Source information START

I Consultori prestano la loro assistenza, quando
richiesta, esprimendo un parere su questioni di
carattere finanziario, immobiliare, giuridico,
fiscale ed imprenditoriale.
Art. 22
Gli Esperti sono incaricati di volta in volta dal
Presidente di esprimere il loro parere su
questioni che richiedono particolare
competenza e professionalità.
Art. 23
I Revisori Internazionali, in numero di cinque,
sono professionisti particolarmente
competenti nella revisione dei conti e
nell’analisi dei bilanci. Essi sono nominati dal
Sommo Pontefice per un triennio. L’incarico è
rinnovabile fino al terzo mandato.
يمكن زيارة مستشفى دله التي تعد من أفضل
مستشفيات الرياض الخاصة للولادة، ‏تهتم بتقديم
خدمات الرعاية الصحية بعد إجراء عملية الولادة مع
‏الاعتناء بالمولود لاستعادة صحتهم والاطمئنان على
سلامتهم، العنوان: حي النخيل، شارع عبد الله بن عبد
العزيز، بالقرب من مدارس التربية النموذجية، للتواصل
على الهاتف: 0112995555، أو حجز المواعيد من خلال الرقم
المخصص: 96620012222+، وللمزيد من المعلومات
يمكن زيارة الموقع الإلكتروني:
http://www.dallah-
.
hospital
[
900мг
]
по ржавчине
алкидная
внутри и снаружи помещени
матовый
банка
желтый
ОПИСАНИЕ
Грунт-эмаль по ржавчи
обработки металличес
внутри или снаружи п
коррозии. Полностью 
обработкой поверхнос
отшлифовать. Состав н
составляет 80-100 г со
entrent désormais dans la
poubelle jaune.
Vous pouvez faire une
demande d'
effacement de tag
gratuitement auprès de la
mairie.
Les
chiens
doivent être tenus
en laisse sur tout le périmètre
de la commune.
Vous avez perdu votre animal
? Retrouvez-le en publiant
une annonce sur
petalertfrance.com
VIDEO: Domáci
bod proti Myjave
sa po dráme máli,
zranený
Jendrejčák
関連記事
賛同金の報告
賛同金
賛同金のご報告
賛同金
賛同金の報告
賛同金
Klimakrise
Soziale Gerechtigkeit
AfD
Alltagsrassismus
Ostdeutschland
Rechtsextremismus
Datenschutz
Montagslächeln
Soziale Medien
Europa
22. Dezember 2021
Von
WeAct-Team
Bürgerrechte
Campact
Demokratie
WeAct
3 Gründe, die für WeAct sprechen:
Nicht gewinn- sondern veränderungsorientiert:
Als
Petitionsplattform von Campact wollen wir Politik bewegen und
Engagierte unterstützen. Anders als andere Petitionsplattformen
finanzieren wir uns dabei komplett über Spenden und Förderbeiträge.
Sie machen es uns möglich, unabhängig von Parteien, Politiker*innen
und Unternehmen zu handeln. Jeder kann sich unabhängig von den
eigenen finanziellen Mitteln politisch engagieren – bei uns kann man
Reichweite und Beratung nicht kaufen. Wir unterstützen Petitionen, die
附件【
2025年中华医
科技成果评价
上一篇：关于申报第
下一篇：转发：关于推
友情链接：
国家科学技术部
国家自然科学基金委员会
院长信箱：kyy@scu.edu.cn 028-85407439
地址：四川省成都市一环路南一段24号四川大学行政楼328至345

Source information END

*Description of the task*
Copy exactly the lines from the one containing "العزيز، بالقرب من" through the last line of the records, both included, and nothing else.

*Expected answer*
العزيز، بالقرب من مدارس التربية النموذجية، للتواصل
على الهاتف: 0112995555، أو حجز المواعيد من خلال الرقم
المخصص: 96620012222+، وللمزيد من المعلومات
يمكن زيارة الموقع الإلكتروني:
http://www.dallah-
.
hospital
[
900мг
]
по ржавчине
алкидная
внутри и снаружи помещени
матовый
банка
желтый
ОПИСАНИЕ
Грунт-эмаль по ржавчи
обработки металличес
внутри или снаружи п
коррозии. Полностью 
обработкой поверхнос
отшлифовать. Состав н
составляет 80-100 г со
entrent désormais dans la
poubelle jaune.
Vous pouvez faire une
demande d'
effacement de tag
gratuitement auprès de la
mairie.
Les
chiens
doivent être tenus
en laisse sur tout le périmètre
de la commune.
Vous avez perdu votre animal
? Retrouvez-le en publiant
une annonce sur
petalertfrance.com
VIDEO: Domáci
bod proti Myjave
sa po dráme máli,
zranený
Jendrejčák
関連記事
賛同金の報告
賛同金
賛同金のご報告
賛同金
賛同金の報告
賛同金
Klimakrise
Soziale Gerechtigkeit
AfD
Alltagsrassismus
Ostdeutschland
Rechtsextremismus
Datenschutz
Montagslächeln
Soziale Medien
Europa
22. Dezember 2021
Von
WeAct-Team
Bürgerrechte
Campact
Demokratie
WeAct
3 Gründe, die für WeAct sprechen:
Nicht gewinn- sondern veränderungsorientiert:
Als
Petitionsplattform von Campact wollen wir Politik bewegen und
Engagierte unterstützen. Anders als andere Petitionsplattformen
finanzieren wir uns dabei komplett über Spenden und Förderbeiträge.
Sie machen es uns möglich, unabhängig von Parteien, Politiker*innen
und Unternehmen zu handeln. Jeder kann sich unabhängig von den
eigenen finanziellen Mitteln politisch engagieren – bei uns kann man
Reichweite und Beratung nicht kaufen. Wir unterstützen Petitionen, die
附件【
2025年中华医
科技成果评价
上一篇：关于申报第
下一篇：转发：关于推
友情链接：
国家科学技术部
国家自然科学基金委员会
院长信箱：kyy@scu.edu.cn 028-85407439
地址：四川省成都市一环路南一段24号四川大学行政楼328至345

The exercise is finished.